On 2/17/17 1:38 PM, chaouche yacine wrote:> Seems wrong to me too, Robert. If you put your private key inside > your certificate, won't it be sent to the client along with it ?No; any SSL software that uses the file will extract the parts it needs from it and convert them to its internal format for future use. It never literally sends the file contents anywhere. It's common and often recommended for a PEM file to contain everything needed; see, for example, the bottom section of: https://www.digicert.com/ssl-support/pem-ssl-creation.htm Doing this avoids the key and certificate files getting out of sync later. -- Robert L Mathews, Tiger Technologies, http://www.tigertech.net/
On 02/18/2017 10:24 PM, Robert L Mathews wrote:> On 2/17/17 1:38 PM, chaouche yacine wrote: > >> Seems wrong to me too, Robert. If you put your private key inside >> your certificate, won't it be sent to the client along with it ? > > No; any SSL software that uses the file will extract the parts it needs > from it and convert them to its internal format for future use. It never > literally sends the file contents anywhere. > > It's common and often recommended for a PEM file to contain everything > needed; see, for example, the bottom section of: > > https://www.digicert.com/ssl-support/pem-ssl-creation.htm > > Doing this avoids the key and certificate files getting out of sync later. >I don't use Let's Encrypt but to avoid them getting out of sync, I simply put a time stamp in the filename, e.g. /etc/pki/tls/private/deviant.email-20160427.key /etc/pki/tls/certs/deviant.email-20160427.crt I never re-use a private key, when a cert expires I always generate a new private key with a new CSR. That's one of the reasons I don't like Let's Encrypt, with one year certs it is easier to look at the certs and see what is going to expire in the coming month needing a new private key.
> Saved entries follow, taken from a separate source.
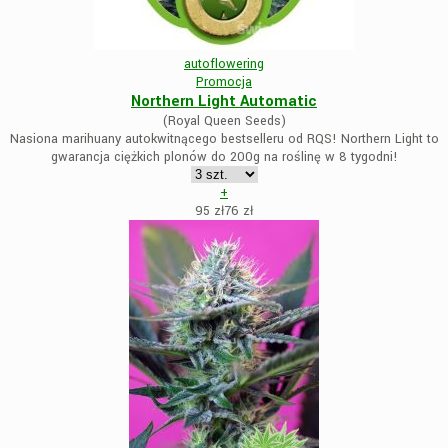
autoflowering
Promocja
Northern Light Automatic
(Royal Queen Seeds)
Nasiona marihuany autokwitnącego bestselleru od RQS! Northern Light to
gwarancja ciężkich plonów do 200g na roślinę w 8 tygodni!
+
95 zł
76
zł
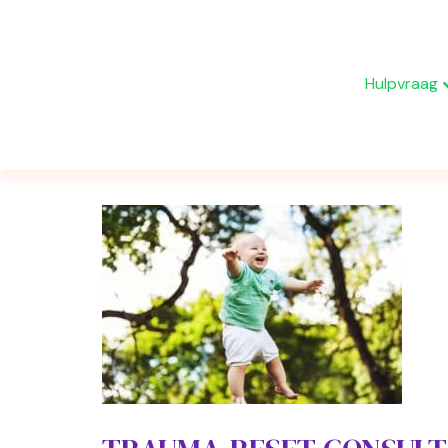
Hulpvraag
Berichten getagd ‘trauma’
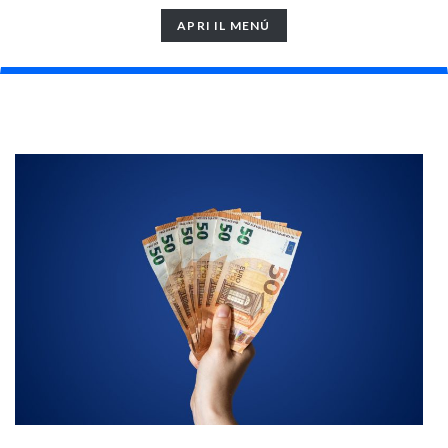
TOGGLE
APRI IL MENÚ
NAVIGATION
Let's Encrypt does 3 month certs and re-uses the private key when it generates a new cert. I'm sure it probably could be scripted to use a new private key every time but then I have to have to update the TLSA record frequently (and you have to have the new fingerprint TLSA record in DNS before you start using it) and that would be a hassle. I'm sure it probably could also be scripted to use a new private key every fourth time, too. But for me its just easier to have certs that last a year and I can easily visually see what is going to need my action.